In short, OceanStor Pacific introduced LSM tree to merge a large number of small pieces of metadata into large pieces of sequential writes. Metadata is compressed before the actual disk is downloaded to reduce the number of I/O operations, convert IOPS bottlenecks into throughput bottlenecks to improve write performance.
As mentioned above, the storage system performs efficient GC to suppress intra-disk GC, which not only improves the performance, but also allows the disk to release more OP reserved space for users, however, common storage systems cannot be deeply linked with standard SSD controllers. For example, the on-disk Wear levering mechanism described in the preceding section cannot be well perceived by upper-layer storage systems, as a result, when multiple hybrid services are run at the same time, IO will compete for SSD disks, and the upper and lower layers of GC will still run at the same time. Not only can the performance of disks not be 100%, SSD disks also reserve more OP space for garbage collection, greatly reducing the cost performance of the system. OceanStor Pacific adopts self-developed palm/half palm SSD. The storage system and self-developed SSD controller chip use the FlashLink technology combined with disk control. The self-developed disk provides an original linkage interface, and supports fine-grained interaction with storage software. It allows you to set priorities by business type and identify hot and cold data diversion. Data with high probability of garbage generation is defined as hot data, the data with lower modification frequency is defined as cold data. Combined with the disk multi-stream technology, the cold and hot data is stored in different blocks, increasing the probability that the data in the Block is invalid at the same time, to reduce the amount of data moved during garbage collection, while giving full play to the SSD disk performance, effectively inhibit the garbage collection operation in the disk, and free up more OP space for users to use. Data reduction
the above technologies are mainly aimed at Disk Control, suppressing or avoiding In-disk GC, releasing more in-disk OP space for users, and reducing SSD disk costs while exerting SSD disk performance, increase the service life of the disk.

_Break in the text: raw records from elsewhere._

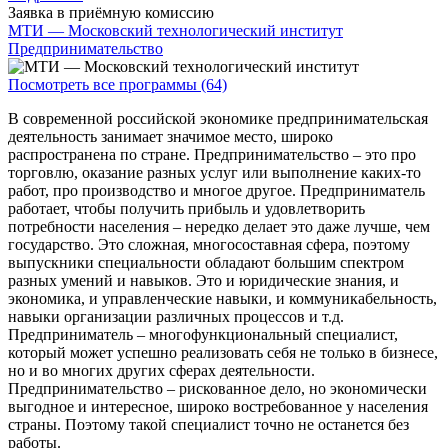
Заявка в приёмную комиссию
МТИ — Московский технологический институт
Предпринимательство
Посмотреть все программы (64)
В современной российской экономике предпринимательская
деятельность занимает значимое место, широко
распространена по стране. Предпринимательство – это про
торговлю, оказание разных услуг или выполнение каких-то
работ, про производство и многое другое. Предприниматель
работает, чтобы получить прибыль и удовлетворить
потребности населения – нередко делает это даже лучше, чем
государство. Это сложная, многосоставная сфера, поэтому
выпускники специальности обладают большим спектром
разных умений и навыков. Это и юридические знания, и
экономика, и управленческие навыки, и коммуникабельность,
навыки организации различных процессов и т.д.
Предприниматель – многофункциональный специалист,
который может успешно реализовать себя не только в бизнесе,
но и во многих других сферах деятельности.
Предпринимательство – рискованное дело, но экономически
выгодное и интересное, широко востребованное у населения
страны. Поэтому такой специалист точно не останется без
работы.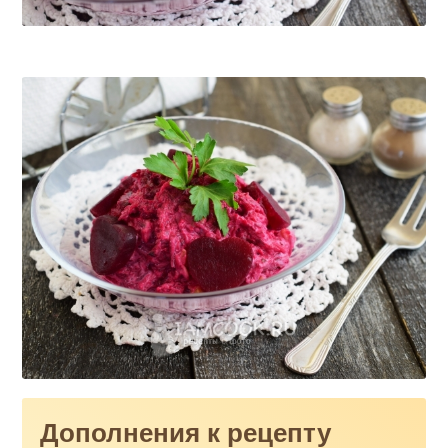
Дополнения к рецепту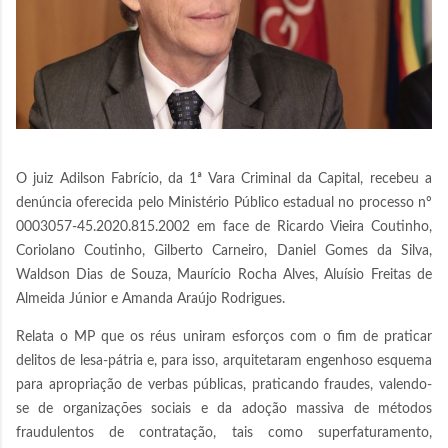
O juiz Adilson Fabrício, da 1ª Vara Criminal da Capital, recebeu a
denúncia oferecida pelo Ministério Público estadual no processo nº
0003057-45.2020.815.2002 em face de Ricardo Vieira Coutinho,
Coriolano Coutinho, Gilberto Carneiro, Daniel Gomes da Silva,
Waldson Dias de Souza, Maurício Rocha Alves, Aluísio Freitas de
Almeida Júnior e Amanda Araújo Rodrigues.
Relata o MP que os réus uniram esforços com o fim de praticar
delitos de lesa-pátria e, para isso, arquitetaram engenhoso esquema
para apropriação de verbas públicas, praticando fraudes, valendo-
se de organizações sociais e da adoção massiva de métodos
fraudulentos de contratação, tais como superfaturamento,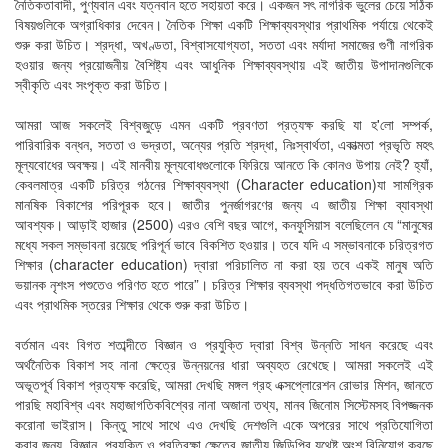
নৈতিকতাবাদী, পুণ্যবান এবং যত্নবান হতে সহায়তা করে। একজন সৎ নাগরিক ভুলের চেয়ে সঠিক
বিষয়গুলিকে অগ্রাধিকার দেবেন। নৈতিক শিক্ষা একটি শিক্ষাব্যবস্থার প্রাথমিক পর্যায়ে থেকেই
শুরু করা উচিত। শ্রদ্ধা, অখণ্ডতা, বিশ্বাসযোগ্যতা, সততা এবং মর্যাদা সমাজের গুণী নাগরিক
হওয়ার জন্য প্রয়োজনীয় বৈশিষ্ট্য এবং আধুনিক শিক্ষাব্যবস্থায় এই জাতীয় উপাদানগুলিকে
স্বীকৃতি এবং সংপৃক্ত করা উচিত।
আমরা আজ সকলেই বিশ্বজুড়ে এমন একটি প্রবণতা প্রত্যক্ষ করছি যা হ'লো সম্পর্ক,
পারিবারিক বন্ধন, সততা ও ভদ্রতা, অন্যের প্রতি শ্রদ্ধা, নিঃস্বার্থতা, একাত্মতা প্রভৃতি মহৎ
মূল্যবোধের অবক্ষয়। এই মানবীয় মূল্যবোধগুলোকে ফিরিয়ে আনতে কি কোনও উপায় নেই? হ্যাঁ,
কেবলমাত্র একটি চরিত্র গঠনের শিক্ষাব্যবস্থা (Character education)যা সামগ্রিক
মানষিক বিকাশের পরিপূরক হবে। জাতীর পুনর্জাগরণের জন্য এ জাতীয় শিক্ষা ব্যাবস্থা
আবশ্যক। আড়াই হাজার (2500) এরও বেশি বছর আগে, কনফুসিয়াস বলেছিলেন যে “মানুষের
মধ্যে সকল সম্ভাবনা রয়েছে পরিপূর্ন ভাবে বিকশিত হওয়ার। তবে যদি এ সম্ভাবনাকে চরিত্রগত
শিক্ষার (character education) দ্বারা পরিচালিত না করা হয় তবে একই মানুষ অতি
ভয়ানক নৃশংস পশুতেও পরিণত হতে পারে”। চরিত্র শিক্ষার ব্যবস্থা পদ্ধতিগতভাবে করা উচিত
এবং প্রাথমিক স্তরের শিক্ষার থেকে শুরু করা উচিত।
বর্তমান এবং বিগত শতাব্দীতে বিজ্ঞান ও প্রযুক্তি দ্বারা বিশ্ব উন্নতি সাধন করেছে এবং
অর্থনৈতিক বিকাশ সহ নানা ক্ষেত্রে উন্নয়নের ধারা অব্যহত রেখেছে। আমরা সকলেই এই
অভূতপূর্ব বিকাশ প্রত্যক্ষ করেছি, আমরা দেখছি মঙ্গল গ্রহ এক্সপ্লোরেশন রোভার মিশন, জানতে
পারছি মহাবিশ্ব এবং মহাজাগতিকবিশ্বের নানা অজানা তথ্য, মানব জিনোম সিস্টেমসহ বিপজ্জনক
করোনা ভাইরাস। কিন্তু সাথে সাথে এও দেখছি দেশগুলি একে অপরের সাথে প্রতিযোগিতা
করার জন্য, বিজ্ঞান, প্রযুক্তি ও প্রতিরক্ষা ক্ষেত্রে জাতীয় জিডিপির যথেষ্ট অংশ বিনিয়োগ করছে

However, for SSD disks, controlling the IO Number of the lower disk is the essence of improving the SSD disk life. To solve this problem, oceanStor Pacific products provide adaptive global re-deletion of foreground and background, and compression capability based on the self-developed HZ10 efficient algorithm to minimize the number of I/O disks.
Summary
OceanStor Pacific products maximize the performance of SSD disks through numerical control separation architecture, Append Only write mode, Global GC, LSM tree-based indexing technology, and online data reduction technology, the life of the balance plate. However, OceanStor Pacific will continue to try lower-cost SSD disks (QLC) and more in-depth disk control combined with black technology to further balance the performance and lifetime of SSD disks, achieve the goal of replacing HDD in the whole scenario and promote the green and sustainable development of the digital economy.